Remembering Freda Berkeley
Kathleen Walker, co-founder of the Lennox Berkeley Society, remembers Freda Berkeley
My first encounter with Lady Berkeley was in about 1999 when I phoned her, with some trepidation, seeking her support for a Lennox Berkeley Society. I had been captivated by a recording of Berkeley’s Divertimento broadcast on Radio 3. She was very charming and, in that beautiful voice, immediately asked me to call her ‘Freda’, and promised her support. She said she had been thinking for some time that there should be some kind of society for Lennox. She sent a list of possible members, as did Julian Berkeley and Tony Scotland.
Freda invited Jim Nicol, my co-founder, and me to lunch at the Cheltenham Music Festival in, I think, 2000, during Michael’s directorship, after a recital by Christopher Maltman and Graham Johnson, which included Lennox Berkeley’s Five Auden Poems, as well as Schubert Lieder.
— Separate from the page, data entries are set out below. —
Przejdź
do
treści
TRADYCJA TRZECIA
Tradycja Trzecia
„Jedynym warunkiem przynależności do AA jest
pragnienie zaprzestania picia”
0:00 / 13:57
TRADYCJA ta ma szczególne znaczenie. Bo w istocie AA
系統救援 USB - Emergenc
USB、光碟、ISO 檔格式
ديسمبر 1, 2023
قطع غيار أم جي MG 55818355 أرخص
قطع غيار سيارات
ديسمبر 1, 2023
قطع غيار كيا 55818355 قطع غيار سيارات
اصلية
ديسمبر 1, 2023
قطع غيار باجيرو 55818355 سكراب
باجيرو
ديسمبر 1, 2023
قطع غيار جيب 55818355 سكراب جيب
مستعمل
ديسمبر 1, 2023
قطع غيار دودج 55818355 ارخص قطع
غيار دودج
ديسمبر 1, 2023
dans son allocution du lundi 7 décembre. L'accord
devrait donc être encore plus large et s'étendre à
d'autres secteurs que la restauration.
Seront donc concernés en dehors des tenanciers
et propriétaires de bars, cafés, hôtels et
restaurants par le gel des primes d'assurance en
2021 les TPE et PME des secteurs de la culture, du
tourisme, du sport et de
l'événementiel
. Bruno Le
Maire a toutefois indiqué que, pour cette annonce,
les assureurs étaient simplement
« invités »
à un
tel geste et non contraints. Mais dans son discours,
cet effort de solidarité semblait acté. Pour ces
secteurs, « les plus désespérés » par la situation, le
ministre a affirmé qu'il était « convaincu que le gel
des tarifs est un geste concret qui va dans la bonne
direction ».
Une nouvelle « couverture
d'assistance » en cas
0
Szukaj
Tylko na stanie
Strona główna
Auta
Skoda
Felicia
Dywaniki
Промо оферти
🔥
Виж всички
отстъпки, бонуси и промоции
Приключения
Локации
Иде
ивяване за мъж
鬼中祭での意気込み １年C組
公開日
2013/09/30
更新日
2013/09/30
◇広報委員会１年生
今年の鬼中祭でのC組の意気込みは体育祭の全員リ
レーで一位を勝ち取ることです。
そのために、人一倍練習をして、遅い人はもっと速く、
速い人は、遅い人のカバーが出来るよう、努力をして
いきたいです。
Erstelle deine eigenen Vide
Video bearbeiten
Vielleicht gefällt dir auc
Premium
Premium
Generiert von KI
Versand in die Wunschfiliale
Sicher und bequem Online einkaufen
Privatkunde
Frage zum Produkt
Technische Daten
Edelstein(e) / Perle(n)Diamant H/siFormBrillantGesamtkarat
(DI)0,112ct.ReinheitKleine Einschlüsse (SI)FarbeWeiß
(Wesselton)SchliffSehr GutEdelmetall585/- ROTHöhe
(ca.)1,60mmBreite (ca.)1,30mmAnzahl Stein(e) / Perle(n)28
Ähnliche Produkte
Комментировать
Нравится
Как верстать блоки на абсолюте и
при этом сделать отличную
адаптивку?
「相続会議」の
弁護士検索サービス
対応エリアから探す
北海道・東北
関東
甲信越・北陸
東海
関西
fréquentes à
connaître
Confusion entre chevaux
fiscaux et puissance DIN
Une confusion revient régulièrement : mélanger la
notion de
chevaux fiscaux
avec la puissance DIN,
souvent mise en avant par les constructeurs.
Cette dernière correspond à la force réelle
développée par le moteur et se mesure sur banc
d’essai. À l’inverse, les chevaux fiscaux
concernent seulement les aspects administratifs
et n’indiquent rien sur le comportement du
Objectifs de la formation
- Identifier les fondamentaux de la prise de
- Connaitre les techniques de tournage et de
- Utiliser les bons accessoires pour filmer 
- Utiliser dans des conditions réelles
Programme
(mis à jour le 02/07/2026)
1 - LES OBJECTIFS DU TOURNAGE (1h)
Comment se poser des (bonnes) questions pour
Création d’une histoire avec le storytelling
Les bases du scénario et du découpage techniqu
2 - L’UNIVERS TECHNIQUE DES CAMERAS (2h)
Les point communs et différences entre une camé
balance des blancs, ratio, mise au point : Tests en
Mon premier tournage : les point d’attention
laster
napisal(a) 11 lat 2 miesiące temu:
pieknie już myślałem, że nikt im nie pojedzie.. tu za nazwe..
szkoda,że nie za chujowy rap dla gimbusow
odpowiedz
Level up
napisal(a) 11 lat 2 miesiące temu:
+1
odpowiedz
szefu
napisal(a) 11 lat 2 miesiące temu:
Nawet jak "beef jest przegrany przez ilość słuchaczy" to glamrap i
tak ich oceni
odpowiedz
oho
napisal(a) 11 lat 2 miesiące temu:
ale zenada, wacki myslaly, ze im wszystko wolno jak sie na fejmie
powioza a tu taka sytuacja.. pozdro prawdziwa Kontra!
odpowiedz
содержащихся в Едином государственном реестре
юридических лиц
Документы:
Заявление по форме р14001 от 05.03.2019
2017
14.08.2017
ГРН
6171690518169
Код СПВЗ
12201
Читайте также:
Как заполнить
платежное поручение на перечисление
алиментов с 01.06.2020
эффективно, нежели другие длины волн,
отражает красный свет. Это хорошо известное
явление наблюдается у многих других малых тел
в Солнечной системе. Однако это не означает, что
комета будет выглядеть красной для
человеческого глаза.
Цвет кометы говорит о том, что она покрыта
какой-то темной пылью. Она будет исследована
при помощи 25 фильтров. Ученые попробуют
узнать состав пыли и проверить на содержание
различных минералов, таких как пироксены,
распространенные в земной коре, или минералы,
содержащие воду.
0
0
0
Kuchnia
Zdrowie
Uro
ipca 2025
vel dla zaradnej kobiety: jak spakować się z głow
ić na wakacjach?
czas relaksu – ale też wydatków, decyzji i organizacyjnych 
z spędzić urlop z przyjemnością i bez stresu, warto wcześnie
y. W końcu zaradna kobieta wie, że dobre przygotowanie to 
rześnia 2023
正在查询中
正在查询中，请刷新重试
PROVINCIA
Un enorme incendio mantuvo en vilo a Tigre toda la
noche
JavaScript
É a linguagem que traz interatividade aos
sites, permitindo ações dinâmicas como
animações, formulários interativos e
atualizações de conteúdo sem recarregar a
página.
At lunch Freda introduced us to some notable members of the audience, and I remember meeting her friend Lady Dorothy Heber-Percy, whom Freda signed up as a member. (I was especially interested to meet Lady Dorothy because she had served as a Photographic Interpreter in the WAAF during the war, when my husband Patrick was in RAF Intelligence.)
Some time later we felt ready to hold an initial meeting of the new Society, for which Freda kindly let us use her Bayswater apartment, and she attended many subsequent meetings. Jim Nicol chaired the meeting and a committee was formed. Such were our humble beginnings.
One of our earliest members, the pianist Carol Barker, played for Freda during her final year at the Royal College of Music and remembers being regaled with cream cakes afterwards. (Carol’s dissertation was on Lennox Berkeley’s piano music.) I wonder whether Freda was following Nadia Boulanger’s tradition of treating her students to sumptuous patisserie, as described by Tony Scotland in his wonderful Lennox and Freda.
I had the greatest admiration and affection for Freda; without her, Lennox’s music might not have reached the heights that it did. There are only a few months’ difference in age between us, so I flatter myself we were immediately on the same wavelength. She had a kind heart, and I remember hearing that Malcolm Williamson, then Master of the Queen’s Music, once phoned from New Zealand in the middle of the night for some words of comfort from her, forgetting about the time difference, and Lennox got angry and told her to put the phone down.
During the Second World War, though we had not yet met, we both attended lunchtime concerts at the National Gallery and Wigmore Hall, and I like to think – who knows? – that we may have coincided as long ago as that. I remember dear old Myra Hess, who organised the National Gallery concerts, playing Bach with a beatific expression on her face, and the pianist Denis Matthews giving a recital in his army uniform. The director of the National Gallery, Kenneth Clark, used to display one painting per week, with detailed information; the rest had been sent for storage in a cave in Wales, to protect them from the Blitz. (We saw Kenneth Clark in the documentary film Out of Chaos, about the Official War Artists, for which Lennox wrote the score.)
As well as the concerts, there were also other art galleries, libraries and, of course, the shops. I was working at the British Council then, for a man called C. Geoffrey Mortlock (who lost a leg in a rugby accident and couldn’t join up; later he became Deputy British High Commissioner in St Lucia). On Fridays a group of my friends used to have lunch at Dickins & Jones in Regent Street (it’s now defunct), where they did a half-crown special hors d’oeuvre as a main course, and there was a mannequin parade in the restaurant. Freda was working in the BBC Music Department in those war years and I remember reading that she and Lennox used their lunch-hours to do their courting in a park around the corner from Broadcasting House. And look what it led to!